# The task
Retype each line of the data below exactly, beginning with the first and ending with the one that contains "поредното доказателство, че". Pictures do not belong in the copy.

##### Input material

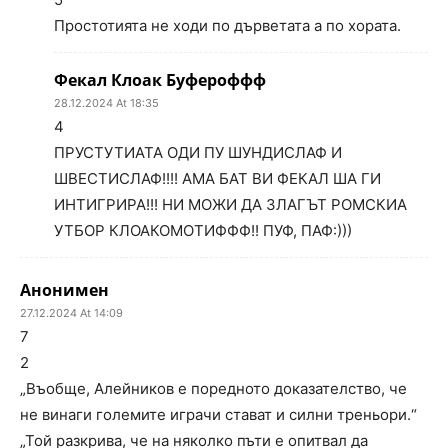
Простотията не ходи по дърветата а по хората.
Фекал Клоак Буфероффф
28.12.2024 At 18:35
4
ПРУСТУТИАТА ОДИ ПУ ШУНДИСЛАФ И
ШВЕСТИСЛАФ!!!! АМА БАТ ВИ ФЕКАЛ ША ГИ
ИНТИГРИРА!!! НИ МОЖИ ДА ЗЛАГЪТ РОМСКИА
УТБОР КЛОАКОМОТИФФФ!! ПУФ, ПАФ:)))
Анонимен
27.12.2024 At 14:09
7
2
„Въобще, Алейников е поредното доказателство, че
не винаги големите играчи стават и силни треньори.“
„Той разкрива, че на няколко пъти е опитвал да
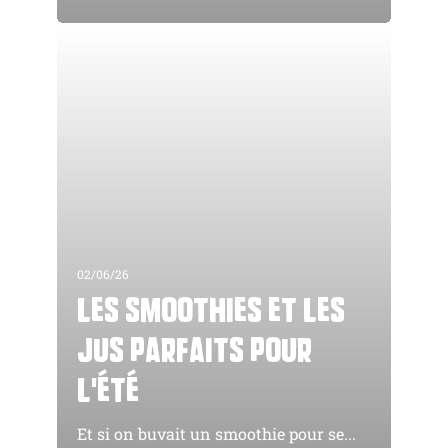
02/06/26
Les smoothies et les
jus parfaits pour
l'été
Et si on buvait un smoothie pour se...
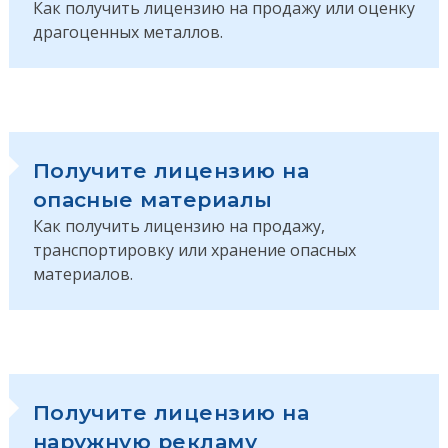
Как получить лицензию на продажу или оценку
драгоценных металлов.
Получите лицензию на
опасные материалы
Как получить лицензию на продажу,
транспортировку или хранение опасных
материалов.
Получите лицензию на
наружную рекламу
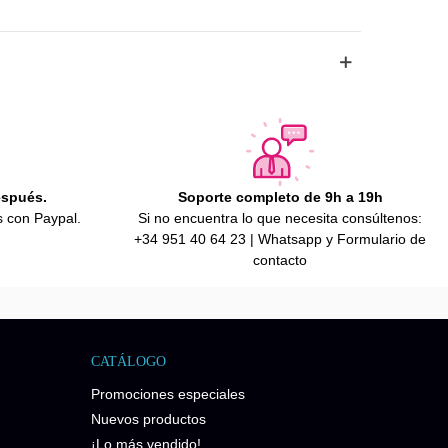
espués.
Soporte completo de 9h a 19h
s con Paypal.
Si no encuentra lo que necesita consúltenos:
+34 951 40 64 23 | Whatsapp y Formulario de
contacto
CATÁLOGO
Promociones especiales
Nuevos productos
¡Lo más vendido!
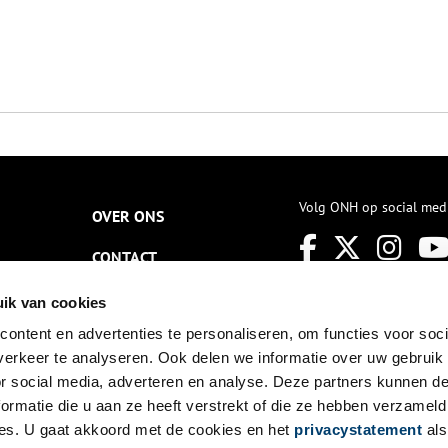
Volg ONH op social med
OVER ONS
CONTACT
NIEUWSBRIEF
ik van cookies
ontent en advertenties te personaliseren, om functies voor soci
DISCLAIMER
erkeer te analyseren. Ook delen we informatie over uw gebruik
PRIVACY
or social media, adverteren en analyse. Deze partners kunnen 
ormatie die u aan ze heeft verstrekt of die ze hebben verzameld
TOEGANKELIJKHEID
es. U gaat akkoord met de cookies en het
privacystatement
als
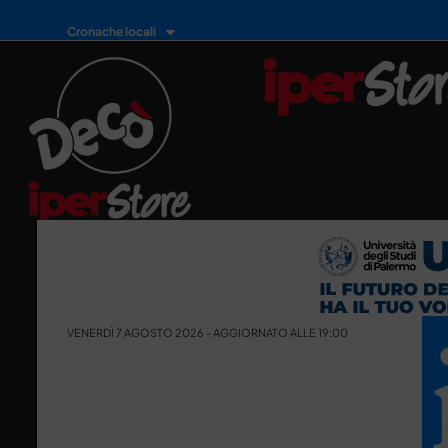
Cronache locali
VENERDÌ 7 AGOSTO 2026 - AGGIORNATO ALLE 19:00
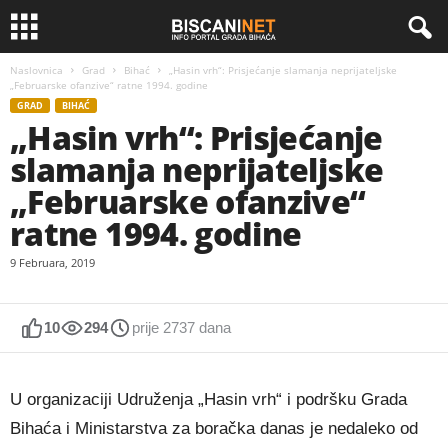
Naslovnica
Grad
Bihać
„Hasin vrh“: Prisjećanje slamanja neprijateljske
„Februarske ofanzive“ ratne 1994. godine
GRAD
BIHAĆ
„Hasin vrh“: Prisjećanje
slamanja neprijateljske
„Februarske ofanzive“
ratne 1994. godine
9 Februara, 2019
10
294
prije 2737 dana
U organizaciji Udruženja „Hasin vrh“ i podršku Grada
Bihaća i Ministarstva za boračka danas je nedaleko od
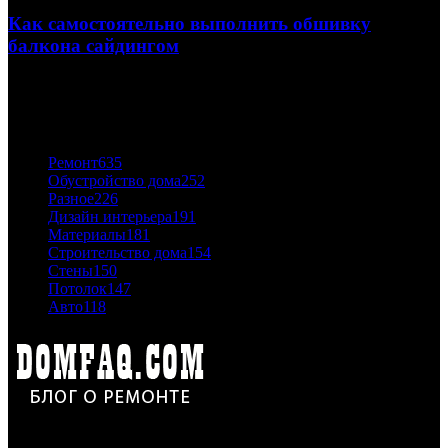
Как самостоятельно выполнить обшивку
балкона сайдингом
06.11.2020
ПОПУЛЯРНЫЕ КАТЕГОРИИ
Ремонт
635
Обустройство дома
252
Разное
226
Дизайн интерьера
191
Материалы
181
Строительство дома
154
Стены
150
Потолок
147
Авто
118
Дон Корлеоне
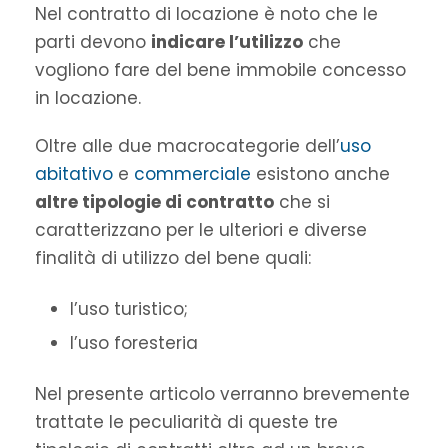
Nel contratto di locazione è noto che le
parti devono
indicare l’utilizzo
che
vogliono fare del bene immobile concesso
in locazione.
Oltre alle due macrocategorie dell’
uso
abitativo
e
commerciale
esistono anche
altre tipologie di contratto
che si
caratterizzano per le ulteriori e diverse
finalità di utilizzo del bene quali:
l’uso turistico;
l’uso foresteria
Nel presente articolo verranno brevemente
trattate le peculiarità di queste tre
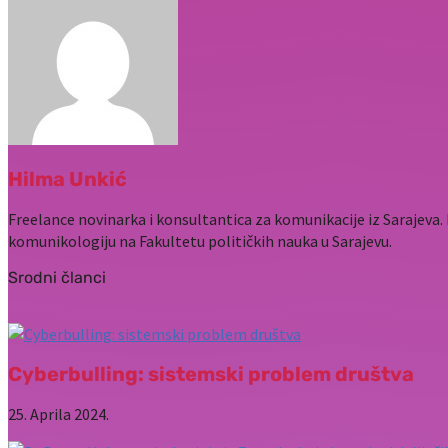
Hilma Unkić
Freelance novinarka i konsultantica za komunikacije iz Sarajeva
komunikologiju na Fakultetu političkih nauka u Sarajevu.
Srodni članci
Cyberbulling: sistemski problem društva
25. Aprila 2024.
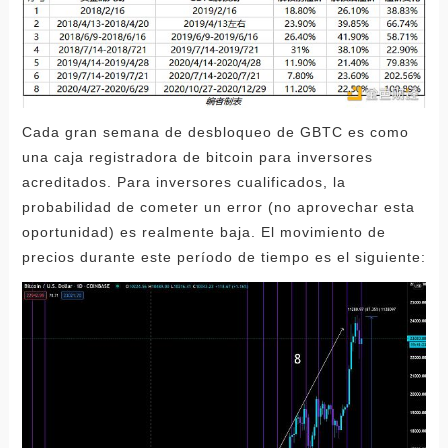
Cada gran semana de desbloqueo de GBTC es como
una caja registradora de bitcoin para inversores
acreditados. Para inversores cualificados, la
probabilidad de cometer un error (no aprovechar esta
oportunidad) es realmente baja. El movimiento de
precios durante este período de tiempo es el siguiente:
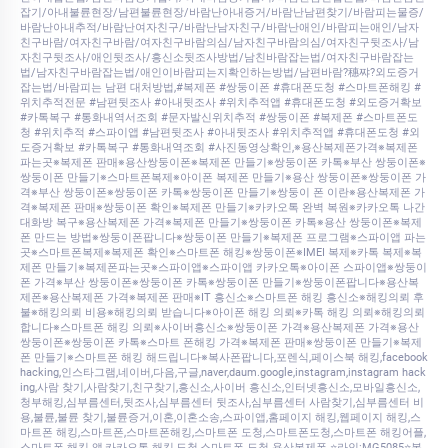
잡기/아내불륜현장/남편불륜현장/바람난아내증거/바람난남편찾기/바람피는물증/
바람난아내추적/바람난여자친구/바람난남자친구/바람난애인/바람피는애인/남자
친구바람/여자친구바람/여자친구바람의심/남자친구바람의심/여자친구뒷조사/남
자친구뒷조사/애인뒷조사/흥신소뒷조사방법/남친바람잡는법/여자친구바람잡는
법/남자친구바람잡는법/애인이바람피는지확인하는방법/남편바람?穗쨔?외도증거
잡는법/바람피는 남편 대처방법,#복제폰 #쌍둥이폰 #휴대폰도청 #스마트폰해킹 #
위치추적전문 #남편뒷조사 #아내뒷조사 #위치추적앱 #휴대폰도청 #외도증거확보
#카톡복구 #통화내역서조회 #문자발신위치추적 #쌍둥이폰 #복제폰 #스마트폰도
청 #위치추적 #스파이앱 #남편뒷조사 #아내뒷조사 #위치추적앱 #휴대폰도청 #외
도증거확보 #카톡복구 #통화내역조회 #사진동영상확인,※용산복제폰가격※복제폰
파는곳※복제폰 판매※용산쌍둥이폰※복제폰 만들기※쌍둥이폰 카톡※부산 쌍둥이폰※
쌍둥이폰 만들기※스마트폰복제※아이폰 복제폰 만들기※용산 쌍둥이폰※쌍둥이폰 가
격※부산 쌍둥이폰※쌍둥이폰 카톡※쌍둥이폰 만들기※쌍둥이 폰 이란※용산복제폰 가
격※복제폰 판매※쌍둥이폰 확인※복제폰 만들기※카카오톡 완벽 복원※카카오톡 나간
대화방 복구※용산복제폰 가격※복제폰 만들기※쌍둥이폰 카톡※용산 쌍둥이폰※복제
폰 만드는 방법※쌍둥이폰팝니다※쌍둥이폰 만들기※복제폰 프로그램※스파이앱 파는
곳※스마트폰복제※복제폰 확인※스마트폰 해킹※쌍둥이폰※IMEI 복제※카톡 복제※복
제폰 만들기※복제폰파는곳※스파이앱※스파이앱 카카오톡※아이폰 스파이앱※쌍둥이
폰 가격※부산 쌍둥이폰※쌍둥이폰 카톡※쌍둥이폰 만들기※쌍둥이폰팝니다※용산복
제폰※용산복제폰 가격※복제폰 판매※IT 흥신소※스마트폰 해킹 흥신소※해킹의뢰 후
불※해킹의뢰 비용※해킹의뢰 받습니다※아이폰 해킹 의뢰※카톡 해킹 의뢰※해킹의뢰
합니다※스마트폰 해킹 의뢰※사이버흥신소※쌍둥이폰 가격※용산복제폰 가격※용산
쌍둥이폰※쌍둥이폰 카톡※스마트 폰해킹 가격※복제폰 판매※쌍둥이폰 만들기※복제
폰 만들기※스마트폰 해킹 해드립니다※복사폰팝니다,포렌식,페이스북 해킹,facebook
hacking,인스타그램,네이버,다음,구글,naver,daum.google,instagram,instagram hack
ing,사람 찾기,사람찾기,친구찾기,흥신소,사이버 흥신소,인터넷흥신소,모바일흥신소,
청부해킹,심부름센터,뒷조사,심부름센터 뒷조사,심부름센터 사람찾기,심부름센터 비
용,불륜,불륜 찾기,불륜증거,이혼,이혼소송,스파이앱,홈페이지 해킹,웹페이지 해킹,스
마트폰 해킹,스마트폰,스마트폰해킹,스마트폰 도청,스마트폰도청,스마트폰 해킹어플,
스마트폰 해킹 앱,카카오톡 해킹,도청,스마트폰 도청 용산복제폰 ⭐라인:MG5085⭐복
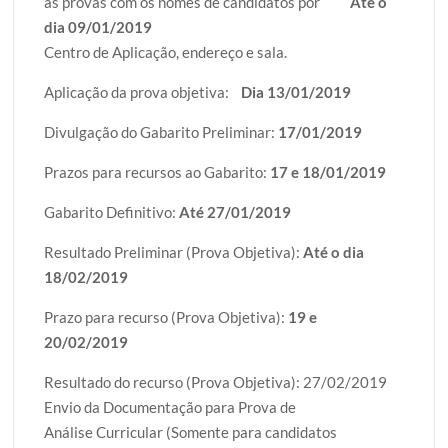
as provas com os nomes de candidatos por
Até o
dia 09/01/2019
Centro de Aplicação, endereço e sala.
Aplicação da prova objetiva:
Dia 13/01/2019
Divulgação do Gabarito Preliminar:
17/01/2019
Prazos para recursos ao Gabarito:
17 e 18/01/2019
Gabarito Definitivo:
Até 27/01/2019
Resultado Preliminar (Prova Objetiva):
Até o dia
18/02/2019
Prazo para recurso (Prova Objetiva):
19 e
20/02/2019
Resultado do recurso (Prova Objetiva): 27/02/2019
Envio da Documentação para Prova de
Análise Curricular (Somente para candidatos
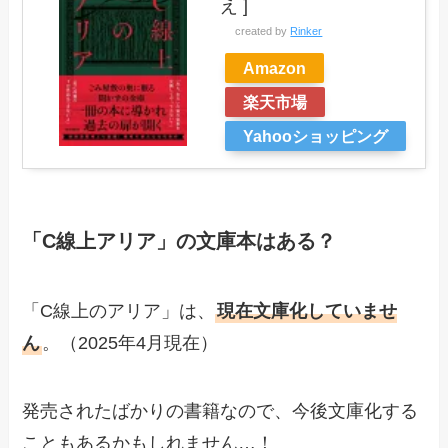
え ]
created by
Rinker
Amazon
楽天市場
Yahooショッピング
「C線上アリア」の文庫本はある？
「C線上のアリア」は、
現在文庫化していませ
ん
。（2025年4月現在）
発売されたばかりの書籍なので、今後文庫化する
こともあるかもしれません…！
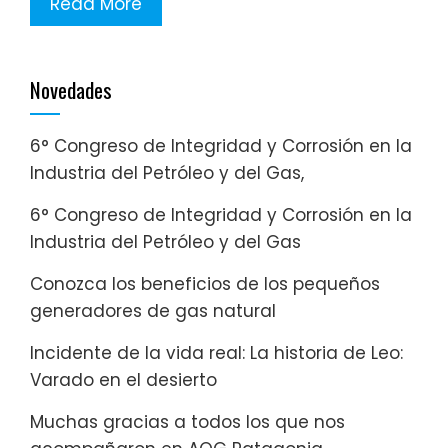
Read More
Novedades
6° Congreso de Integridad y Corrosión en la
Industria del Petróleo y del Gas,
6° Congreso de Integridad y Corrosión en la
Industria del Petróleo y del Gas
Conozca los beneficios de los pequeños
generadores de gas natural
Incidente de la vida real: La historia de Leo:
Varado en el desierto
Muchas gracias a todos los que nos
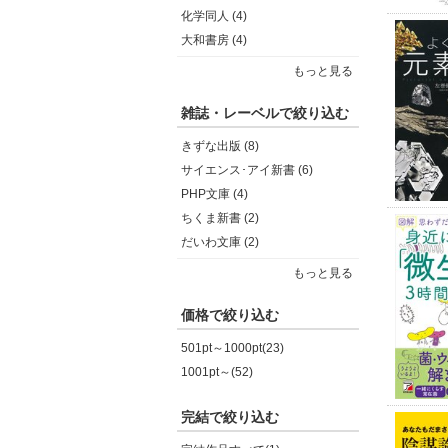
化学同人 (4)
大和書房 (4)
もっと見る
雑誌・レーベルで絞り込む
きずな出版 (8)
サイエンス･アイ新書 (6)
PHP文庫 (4)
ちくま新書 (2)
だいわ文庫 (2)
もっと見る
価格で絞り込む
501pt～1000pt(23)
1001pt～(52)
完結で絞り込む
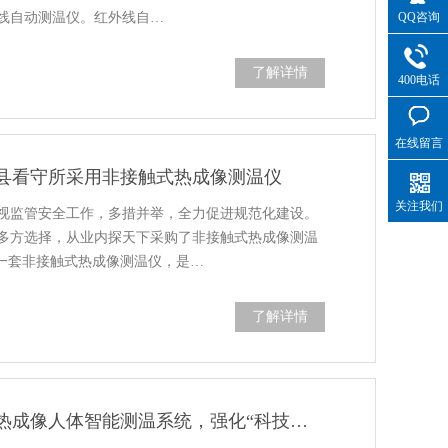
QQ咨询
线自动测温仪。红外线自…
了解详情
400电话
在线留言
县看守所采用非接触式热成像测温仪
关注我们
视监管安全工作，多措并举，全力促进规范化建设。
多方选择，从业内探天下采购了非接触式热成像测温
这一套非接触式热成像测温仪，是…
了解详情
华北油田采一小学引进热成像人体智能测温系统，强化“科技防疫”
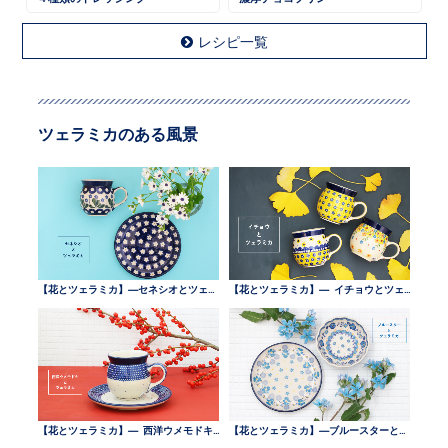
レシピ一覧
ツェラミカのある風景
【花とツェラミカ】—セネシオとツェラミカ —
【花とツェラミカ】— イチョウとツェラミカ —
【花とツェラミカ】— 西洋ウメモドキとツェラミカ —
【花とツェラミカ】—ブルースターとツェラミカ —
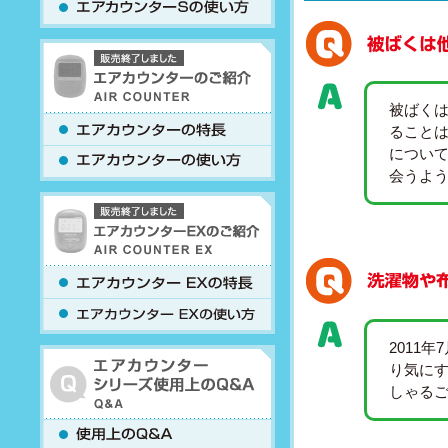
被ばく
ること
につい
会うよ
2011
り気に
しゃる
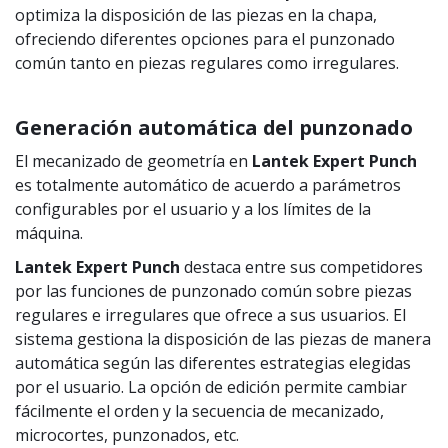
optimiza la disposición de las piezas en la chapa,
ofreciendo diferentes opciones para el punzonado
común tanto en piezas regulares como irregulares.
Generación automática del punzonado
El mecanizado de geometría en
Lantek Expert Punch
es totalmente automático de acuerdo a parámetros
configurables por el usuario y a los límites de la
máquina.
Lantek Expert Punch
destaca entre sus competidores
por las funciones de punzonado común sobre piezas
regulares e irregulares que ofrece a sus usuarios. El
sistema gestiona la disposición de las piezas de manera
automática según las diferentes estrategias elegidas
por el usuario. La opción de edición permite cambiar
fácilmente el orden y la secuencia de mecanizado,
microcortes, punzonados, etc.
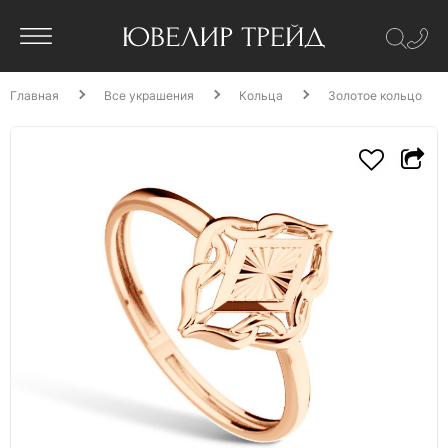
Главная
Все украшения
Кольца
Золотое кольцо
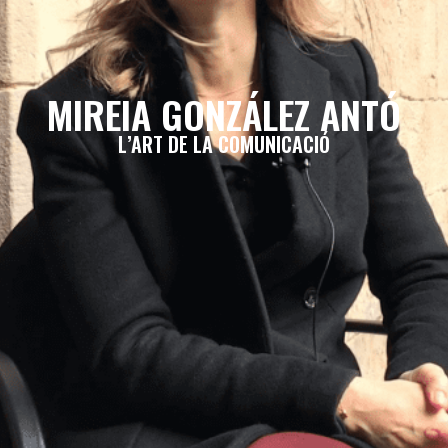
MIREIA GONZÁLEZ ANTÓ
L’ART DE LA COMUNICACIÓ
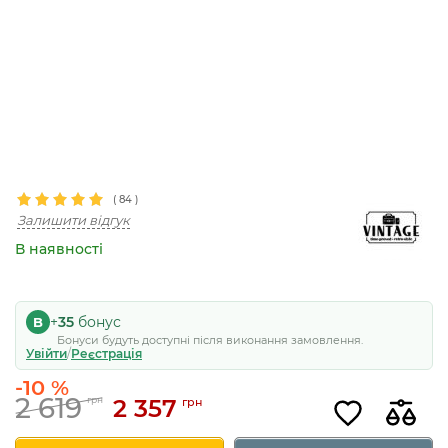
(
84
)
Залишити відгук
В наявності
+
35
бонус
B
Бонуси будуть доступні після виконання замовлення.
Увійти
/
Реєстрація
-10 %
2 619
2 357
грн
грн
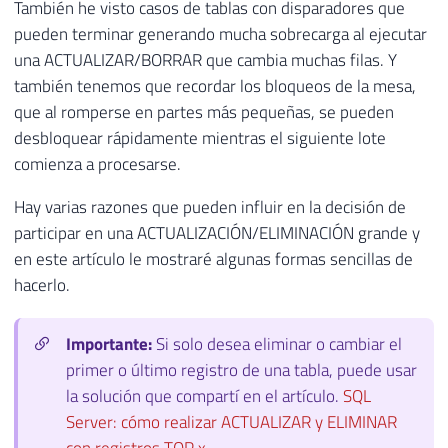
También he visto casos de tablas con disparadores que
pueden terminar generando mucha sobrecarga al ejecutar
una ACTUALIZAR/BORRAR que cambia muchas filas. Y
también tenemos que recordar los bloqueos de la mesa,
que al romperse en partes más pequeñas, se pueden
desbloquear rápidamente mientras el siguiente lote
comienza a procesarse.
Hay varias razones que pueden influir en la decisión de
participar en una ACTUALIZACIÓN/ELIMINACIÓN grande y
en este artículo le mostraré algunas formas sencillas de
hacerlo.
Importante:
Si solo desea eliminar o cambiar el
primer o último registro de una tabla, puede usar
la solución que compartí en el artículo.
SQL
Server: cómo realizar ACTUALIZAR y ELIMINAR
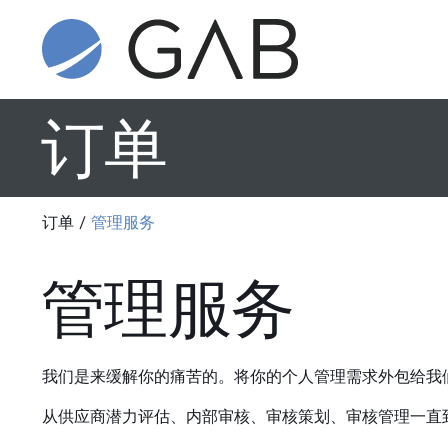
订单
订单
/
管理服务
管理服务
我们是来缓解你的痛苦的。将你的个人管理需求外包给我
从供应商潜力评估、内部审核、审核策划、审核管理一直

##########

# Completed exercise
Простотията не ходи по дърветата а по хората.
Фекал Клоак Буфероффф
28.12.2024 At 18:35
4
ПРУСТУТИАТА ОДИ ПУ ШУНДИСЛАФ И
ШВЕСТИСЛАФ!!!! АМА БАТ ВИ ФЕКАЛ ША ГИ
ИНТИГРИРА!!! НИ МОЖИ ДА ЗЛАГЪТ РОМСКИА
УТБОР КЛОАКОМОТИФФФ!! ПУФ, ПАФ:)))
Анонимен
27.12.2024 At 14:09
7
2
„Въобще, Алейников е поредното доказателство, че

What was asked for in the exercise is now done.